Even getting signed to a label with the way the labels work, a lot of times you might get some money upfront. They’re recouping their money from spending it on your album, creation of your album or to promote your music. Every cup of coffee they drink while doing it, they charge you back. The label thing is a great deal. I would love to sign with a record label, but at the same point, there are a lot of artists who choose not to partner with a record label because they’ve done so much on their own. Partnering with a record label might cut back on the money that they’re making. It’s a dream I would have to have a team of people that would do all the hard work involved and let me go out and be an artist. Not at the sacrifice of losing control of being able to choose what songs and write my songs and what I choose to show myself as an artist. I’ve been blessed to be able to be an independent artist so far in my career, write my own songs, choose what goes on to an album and what comes out. There’s something to be said for being able to choose that.
You can write songs for other people and get paid for it.
That’s something that I’ve worked on. I’ve got some relationships with some songs trying to pitch them to other people. I haven’t gotten any cuts by anybody else. From what normally I see that happens is once you get discovered and you get that first one, then all of a sudden people are looking at your catalog and what you’ve got going on, and are interested in maybe cutting one of those.
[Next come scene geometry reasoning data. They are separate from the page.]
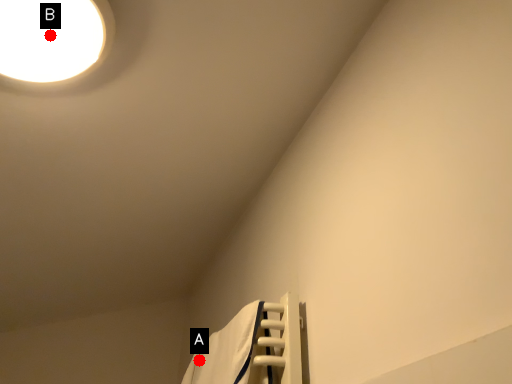 Question: Two points are circled on the image, labeled by A and B beside each circle. Which point appears farthest from the camera in this image?

Choices:
 (A) A is further
 (B) B is further

Answer: (A) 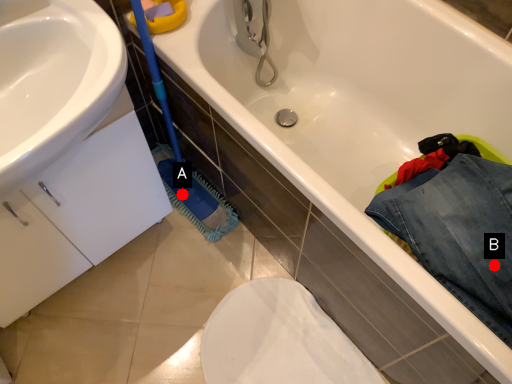 Question: Two points are circled on the image, labeled by A and B beside each circle. Among these points, which one is nearest to the camera?

Choices:
 (A) A is closer
 (B) B is closer

Answer: (B) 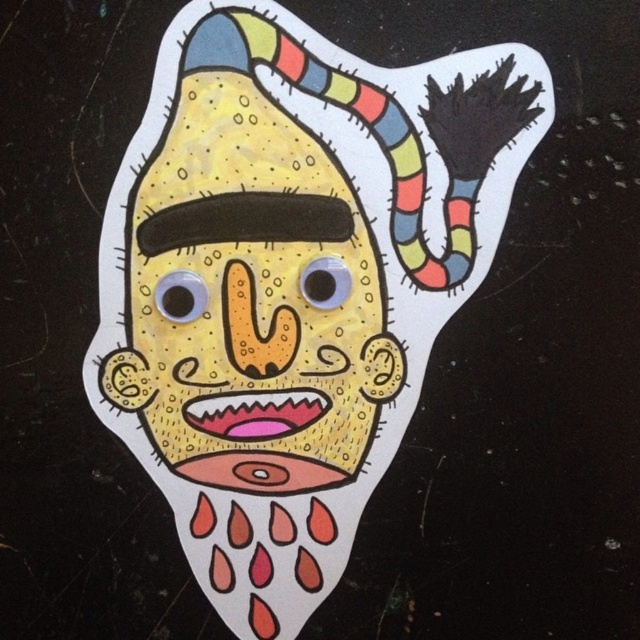 Question: Which object is closer to the camera taking this photo?

Choices:
 (A) yellow textured face at center
 (B) matte yellow mask at center

Answer: (B)

Question: Does matte yellow mask at center have a larger size compared to yellow textured face at center?

Choices:
 (A) no
 (B) yes

Answer: (B)

Question: Is matte yellow mask at center further to the viewer compared to yellow textured face at center?

Choices:
 (A) yes
 (B) no

Answer: (B)

Question: Does matte yellow mask at center come in front of yellow textured face at center?

Choices:
 (A) yes
 (B) no

Answer: (A) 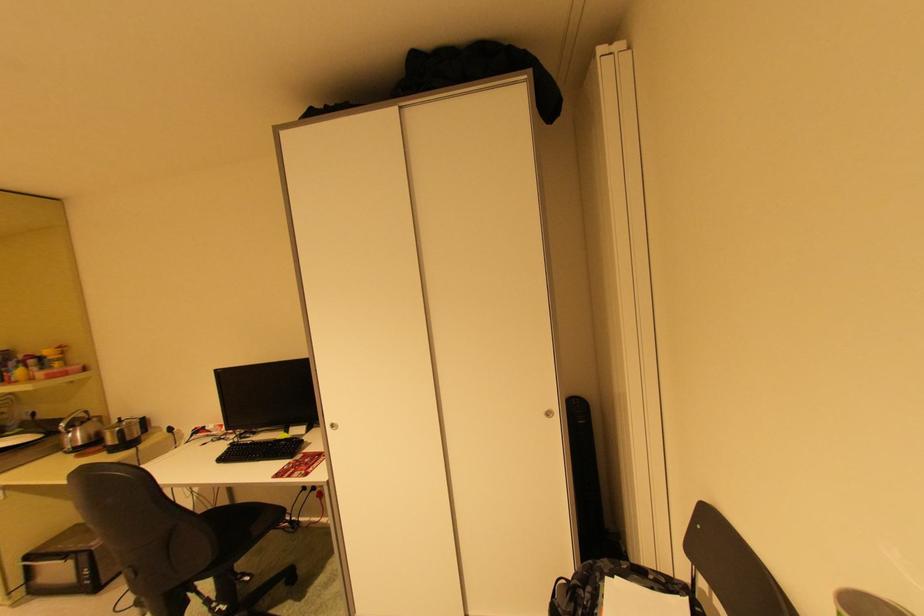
I’m in the process of writing new stuff, pitching those songs and trying to put them in front of people who may want to use them for their projects.
When you write a song, do you have to have all the notes and everything? Do you have to run it out, sing it yourself?
A lot of times, I’ll write a melody and the lyrics out to where I could sing it in my phone, but I don’t have guitar backing it or all the music to it yet. I’ll build the music later. Sometimes, you’ll write a song where you’re strumming the guitar and you make the words up to that music as you go along. Every song is a little different. For me, I do a lot of figuring out the melody and the words and what I want to say before I start worrying about the guitar. I’ll throw that in later and make notes on my phone. Each song has its own life that it begins as.
When you write a song, all the stuff is like writing a story or anything else. It comes from within. It amazes me in this industry. Somebody has to write every single song that Garth Brooks sings or Keith Urban sings or pick somebody. It’s amazing because they’re like the screenwriters of Hollywood. Without somebody being a screenwriter, there isn’t a movie.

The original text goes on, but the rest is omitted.